In [1]:
import pandas as pd
import numpy as np

**read_data_small** is the function to read in the small dataset about 30 MB

In [2]:
def read_data_small():
    X_train = pd.read_csv("data_small/X_train_small.csv")
    X_test = pd.read_csv("data_small/X_test_small.csv")
    y_train = np.asarray(pd.read_csv("data_small/y_train_small.csv", header=None)[0])
    # y_train_masked = np.asarray(pd.read_csv("data_small/y_masked_train_small.csv", header=None)[0])
    return X_train, X_test, y_train

**read_data_big** is the function to read in the big dataset about 100 MB

In [3]:
def read_data_big():
    X_train = pd.read_csv("data_big/X_train_big.csv")
    X_test = pd.read_csv("data_big/X_test_big.csv")
    y_train = np.asarray(pd.read_csv("data_big/y_train_big.csv", header=None)[0])
    # y_train_masked = np.asarray(pd.read_csv("data_big/y_masked_train_big.csv", header=None)[0])
    return X_train, X_test, y_train

**read_data** is the function to read in the whole dataset about 1.5 G

In [4]:
def read_data():
    X_train = pd.read_csv("data/X_train.csv")
    X_test = pd.read_csv("data/X_test.csv")
    y_train = np.asarray(pd.read_csv("data/y_train.csv", header=None)[0])
    # y_train_masked = np.asarray(pd.read_csv("data/y_masked_train.csv", header=None)[0])
    return X_train, X_test, y_train

# Insert Your Code Here

**detect_spoofying** is the function for training the classifier and classify the results. 

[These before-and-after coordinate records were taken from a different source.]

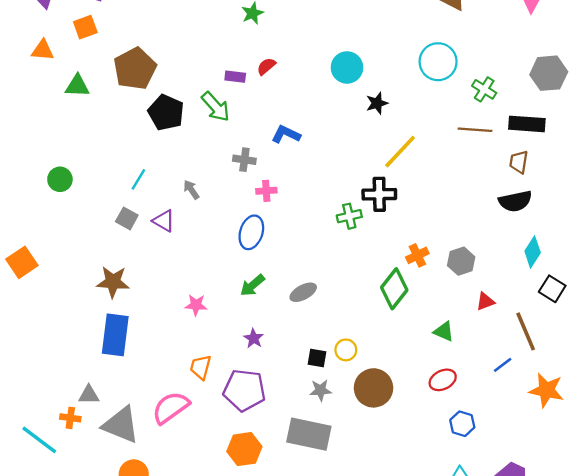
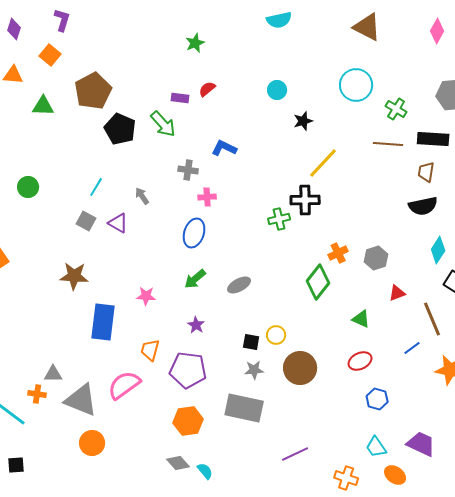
orange square: (85, 27) -> (50, 55), turned -30
cyan circle: (347, 67) -> (277, 90), size x0.7
blue rectangle: (115, 335) -> (103, 322), moved

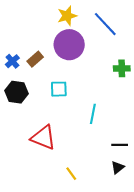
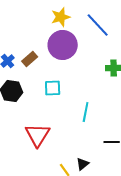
red triangle: (43, 138) -> (38, 135), turned 40
black triangle: (118, 167) -> (83, 164), moved

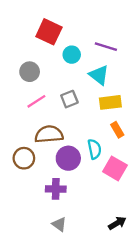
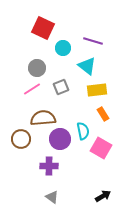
gray circle: (30, 72) -> (37, 68), moved

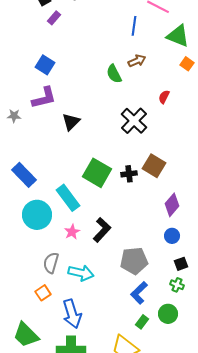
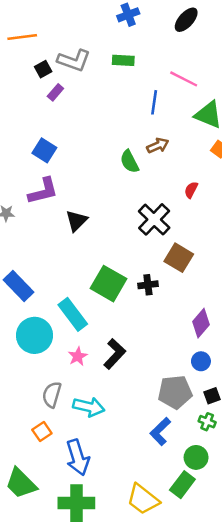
brown square: (154, 166) -> (179, 258), moved
gray pentagon: (134, 261) -> (175, 392), moved
green rectangle: (142, 322) -> (182, 485), moved, size x1.5

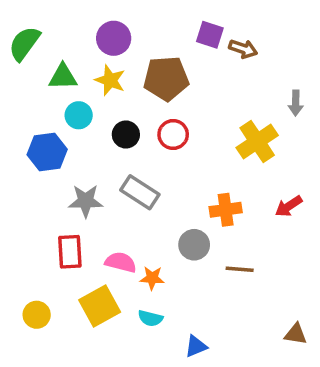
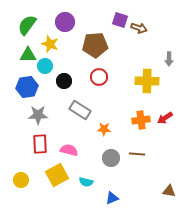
green semicircle: (24, 44) -> (27, 25), moved
green triangle: (63, 77) -> (28, 55), moved
yellow star: (110, 80) -> (50, 44), moved
black circle: (126, 135) -> (64, 81), moved
yellow cross: (257, 142) -> (147, 81), turned 35
gray star: (86, 201) -> (38, 115), moved
orange cross: (226, 210) -> (141, 120), moved
gray circle: (194, 245) -> (111, 158), moved
orange star: (152, 278) -> (104, 129), moved

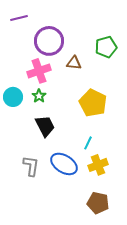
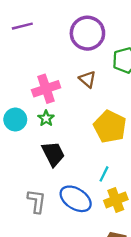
purple circle: (49, 41) -> (87, 33), moved
brown triangle: (74, 63) -> (87, 79), turned 35

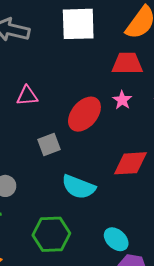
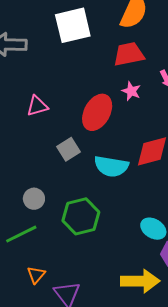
cyan semicircle: (79, 187) -> (111, 166), moved
green hexagon: (51, 234) -> (81, 216), moved

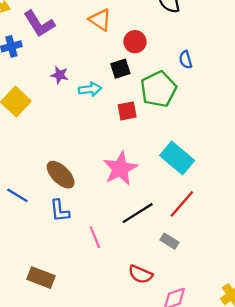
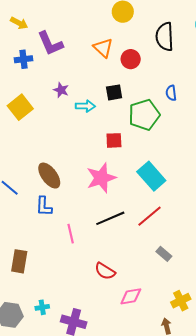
red circle: (135, 42) -> (131, 59), moved
red square: (127, 111) -> (114, 140), moved
gray rectangle: (170, 241) -> (164, 254), moved
brown rectangle: (41, 278) -> (19, 261), turned 70

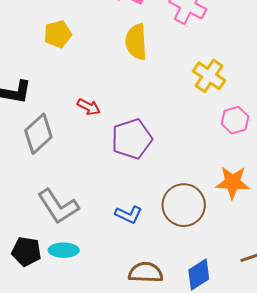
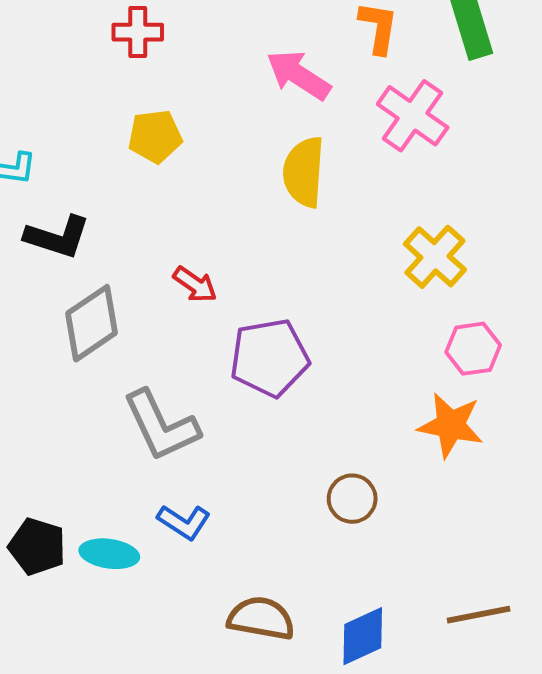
orange star: (233, 182) -> (451, 425), moved
brown circle: (184, 205) -> (352, 499), size x0.6
gray L-shape: (58, 206) -> (161, 426), moved
blue L-shape: (129, 215) -> (184, 522), moved

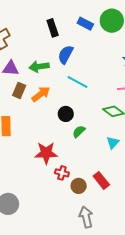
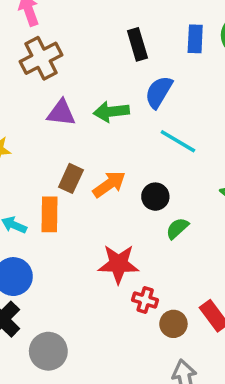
blue rectangle: (85, 24) -> (195, 39), turned 63
brown rectangle: (19, 90) -> (71, 178), moved
orange arrow: (41, 94) -> (109, 184), moved

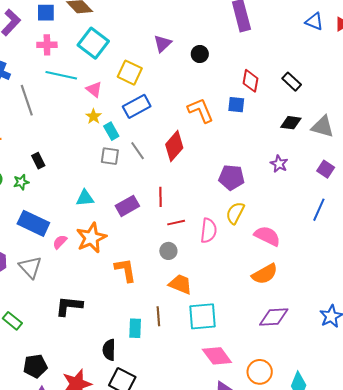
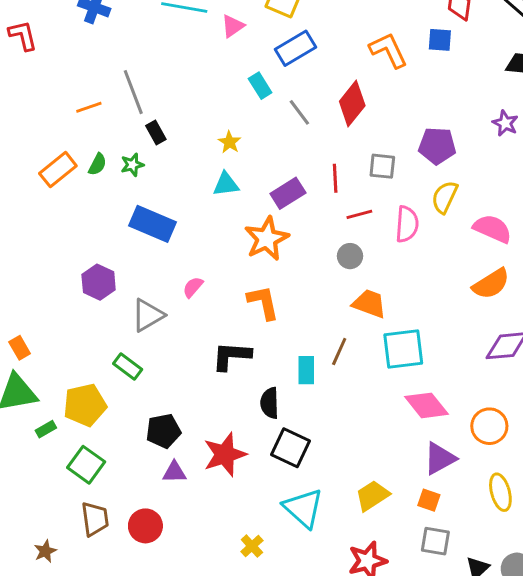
pink triangle: (94, 89) -> (233, 26), turned 48
gray line: (27, 100) -> (133, 92), moved
yellow star: (94, 116) -> (230, 142), moved
gray square: (110, 156) -> (382, 166), moved
orange star: (91, 238) -> (267, 239), moved
pink semicircle: (60, 242) -> (193, 287), moved
gray triangle: (30, 267) -> (148, 315), moved, turned 45
orange L-shape: (125, 270) -> (263, 302), moved
black L-shape: (69, 306) -> (231, 356), moved
brown line: (158, 316) -> (339, 351), turned 30

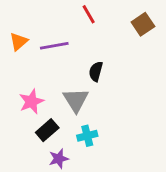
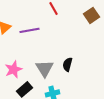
black semicircle: (96, 71) -> (68, 64), moved

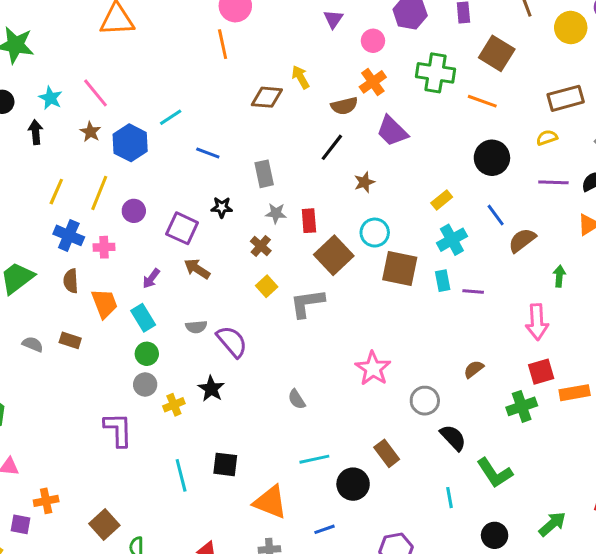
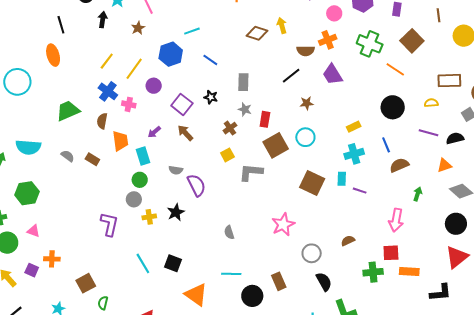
blue hexagon: (130, 143) -> (171, 54), moved
brown square: (400, 269) -> (312, 183), moved
cyan line: (181, 475) -> (143, 263), turned -30

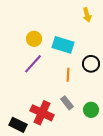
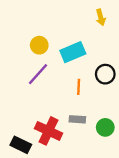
cyan rectangle: (63, 45) -> (73, 52), turned -40
gray rectangle: (67, 103) -> (77, 119), turned -48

Here we provide an simple example.

In [5]:
### import libraries here ###
from sklearn.linear_model import LogisticRegression
from sklearn.preprocessing import scale

### code classifier here ###
def format_data(df):
    # append numberical columns
    rst = df.loc[:,["price","volume","bestBid","bestAsk",'bestBidVolume',
                    'bestAskVolume','lv2Bid', 'lv2BidVolume','lv2Ask', 
                    'lv2AskVolume', 'lv3Bid', 'lv3BidVolume', 'lv3Ask',
                    'lv3AskVolume']]
    # encode the binaries
    rst["isBid"] = df.isBid*1
    rst["isBuyer"] = df.isBuyer*1
    rst["isAggressor"] = df.isAggressor*1
    rst["type"] = (df.type == "ORDER")*1
    rst["source"] = (df.source=="USER")*1
    # parse the order id data
    rst["orderId"] = df.orderId.str.split('-').str[-1]
    rst["tradeId"] = df.tradeId.str.split('-').str[-1]
    rst["bidOrderId"] = df.bidOrderId.str.split('-').str[-1]
    rst["askOrderId"] = df.askOrderId.str.split('-').str[-1]
    # encode the multiple lable data
    tmp_operation = pd.DataFrame(pd.get_dummies(df.operation), columns=df.operation.unique()[:-1])
    rst = pd.concat([rst, tmp_operation], axis=1)
    tmp_endUserRef = pd.DataFrame(pd.get_dummies(df.endUserRef), columns=df.endUserRef.unique()[:-1])
    rst = pd.concat([rst, tmp_endUserRef], axis=1)
    return rst

def detect_spoofying(X_train, X_test, y_train):
    # clean up the data
    X_clean = format_data(pd.concat([X_train, X_test]))
    X_clean = X_clean.fillna(-1)
    X_train_clean = X_clean.iloc[:X_train.shape[0],:]
    X_test_clean = X_clean.iloc[X_train.shape[0]:,:]
    X_train_clean_scaled = scale(X_train_clean)
    X_test_clean_scaled = scale(X_test_clean)

    # fit classifier
    clf = LogisticRegression(random_state=0, class_weight='balanced').fit(X_train_clean_scaled, y_train)
    y_train_prob_pred = clf.predict_proba(X_train_clean_scaled)
    y_test_prob_pred = clf.predict_proba(X_test_clean_scaled)
    return y_train_prob_pred, y_test_prob_pred

**score** is the function that we use to compare the results. An example is provided with scoring the predictions for the training dataset. True labels for the testing data set will be supplied to score the predictions for testing dataset.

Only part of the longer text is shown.